(Records from a data source)
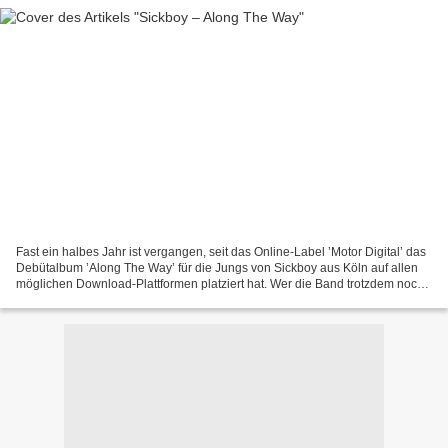
Fast ein halbes Jahr ist vergangen, seit das Online-Label ’Motor Digital’ das
Debütalbum ’Along The Way’ für die Jungs von Sickboy aus Köln auf allen
möglichen Download-Plattformen platziert hat. Wer die Band trotzdem noch
nicht kennt, bekommt nun eine...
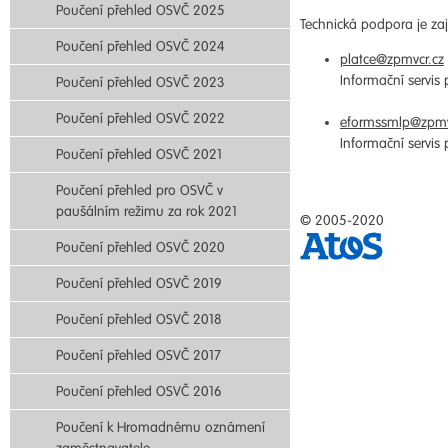
Poučení přehled OSVČ 2025
Technická podpora je zaji
Poučení přehled OSVČ 2024
platce@zpmvcr.cz
Informační servis
Poučení přehled OSVČ 2023
Poučení přehled OSVČ 2022
eformssmlp@zpmv
Informační servis
Poučení přehled OSVČ 2021
Poučení přehled pro OSVČ v
paušálním režimu za rok 2021
© 2005-2020
Poučení přehled OSVČ 2020
Poučení přehled OSVČ 2019
Poučení přehled OSVČ 2018
Poučení přehled OSVČ 2017
Poučení přehled OSVČ 2016
Poučení k Hromadnému oznámení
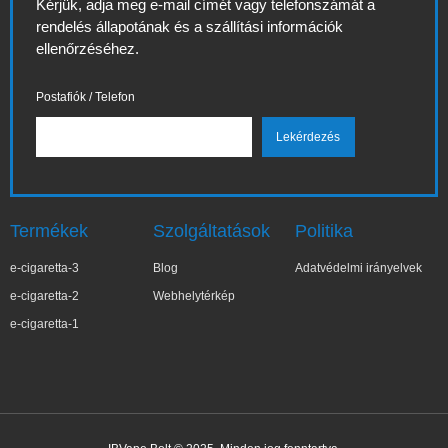
Kérjük, adja meg e-mail címét vagy telefonszámát a
rendelés állapotának és a szállítási információk
ellenőrzéséhez.
Postafiók / Telefon
Termékek
Szolgáltatások
Politika
e-cigaretta-3
Blog
Adatvédelmi irányelvek
e-cigaretta-2
Webhelytérkép
e-cigaretta-1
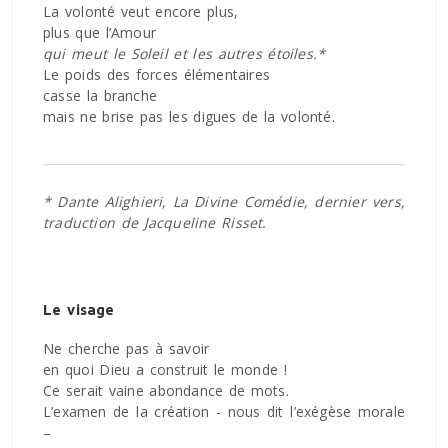
La volonté veut encore plus,
plus que l’Amour
qui meut le Soleil et les autres étoiles.*
Le poids des forces élémentaires
casse la branche
mais ne brise pas les digues de la volonté.
* Dante Alighieri, La Divine Comédie, dernier vers,
traduction de Jacqueline Risset.
Le visage
Ne cherche pas à savoir
en quoi Dieu a construit le monde !
Ce serait vaine abondance de mots.
L’examen de la création - nous dit l’exégèse morale
–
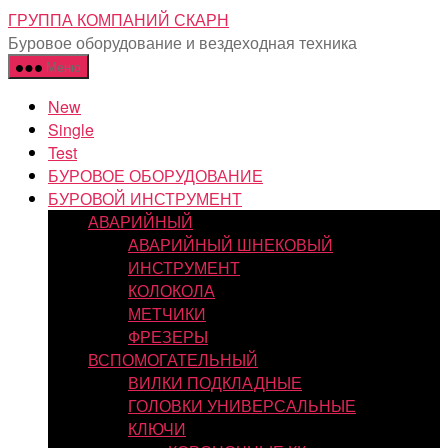
Перейти
ГРУППА КОМПАНИЙ СКАРН
к
Буровое оборудование и вездеходная техника
содержимому
Меню
New
Single
Test
БУРОВОЕ ОБОРУДОВАНИЕ
БУРОВОЙ ИНСТРУМЕНТ
АВАРИЙНЫЙ
АВАРИЙНЫЙ ШНЕКОВЫЙ
ИНСТРУМЕНТ
КОЛОКОЛА
МЕТЧИКИ
ФРЕЗЕРЫ
ВСПОМОГАТЕЛЬНЫЙ
ВИЛКИ ПОДКЛАДНЫЕ
ГОЛОВКИ УНИВЕРСАЛЬНЫЕ
КЛЮЧИ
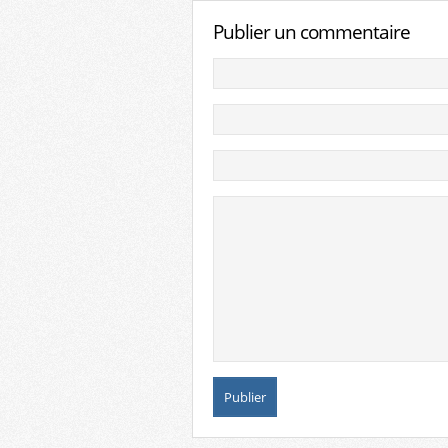
Publier un commentaire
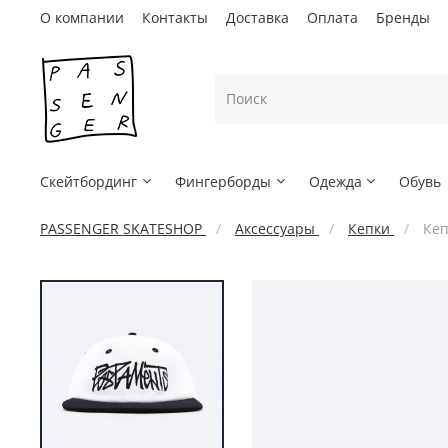
О компании
Контакты
Доставка
Оплата
Бренды
Скейтбординг
Фингерборды
Одежда
Обувь
PASSENGER SKATESHOP
Аксессуары
Кепки
Кеп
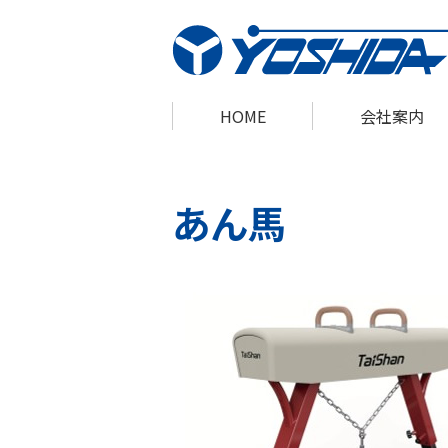
HOME
会社案内
あん馬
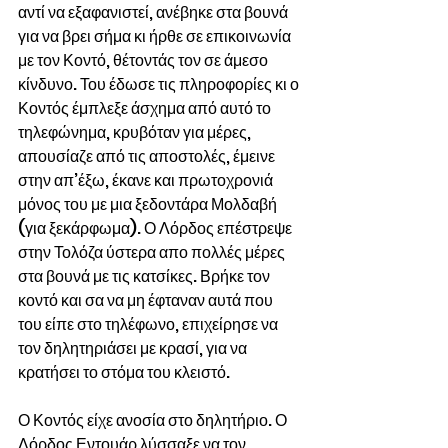
αντί να εξαφανιστεί, ανέβηκε στα βουνά 
για να βρει σήμα κι ήρθε σε επικοινωνία 
με τον Κοντό, θέτοντάς τον σε άμεσο 
κίνδυνο. Του έδωσε τις πληροφορίες κι ο 
Κοντός έμπλεξε άσχημα από αυτό το 
τηλεφώνημα, κρυβόταν για μέρες, 
απουσίαζε από τις αποστολές, έμεινε 
στην απ’έξω, έκανε και πρωτοχρονιά 
μόνος του με μια ξεδοντάρα Μολδαβή 
(για ξεκάρφωμα). Ο Λόρδος επέστρεψε 
στην Τολόζα ύστερα απο πολλές μέρες 
στα βουνά με τις κατσίκες. Βρήκε τον 
κοντό και σα να μη έφταναν αυτά που 
του είπε στο τηλέφωνο, επιχείρησε να 
τον δηλητηριάσει με κρασί, για να 
κρατήσει το στόμα του κλειστό.
Ο Κοντός είχε ανοσία στο δηλητήριο. Ο 
Λόρδος Εντουάρ λύσσαξε να τον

* [ASSIGNED TASK] Retype, word for word, the lines from the one with "Скейтбординг" through the last line of the entries above, and only those lines. Leave pictures out.

* [ANSWER TO THIS TASK]
Скейтбординг
Фингерборды
Одежда
Обувь
PASSENGER SKATESHOP
Аксессуары
Кепки
Кеп
HOME
会社案内
あん馬
αντί να εξαφανιστεί, ανέβηκε στα βουνά 
για να βρει σήμα κι ήρθε σε επικοινωνία 
με τον Κοντό, θέτοντάς τον σε άμεσο 
κίνδυνο. Του έδωσε τις πληροφορίες κι ο 
Κοντός έμπλεξε άσχημα από αυτό το 
τηλεφώνημα, κρυβόταν για μέρες, 
απουσίαζε από τις αποστολές, έμεινε 
στην απ’έξω, έκανε και πρωτοχρονιά 
μόνος του με μια ξεδοντάρα Μολδαβή 
(για ξεκάρφωμα). Ο Λόρδος επέστρεψε 
στην Τολόζα ύστερα απο πολλές μέρες 
στα βουνά με τις κατσίκες. Βρήκε τον 
κοντό και σα να μη έφταναν αυτά που 
του είπε στο τηλέφωνο, επιχείρησε να 
τον δηλητηριάσει με κρασί, για να 
κρατήσει το στόμα του κλειστό.
Ο Κοντός είχε ανοσία στο δηλητήριο. Ο 
Λόρδος Εντουάρ λύσσαξε να τον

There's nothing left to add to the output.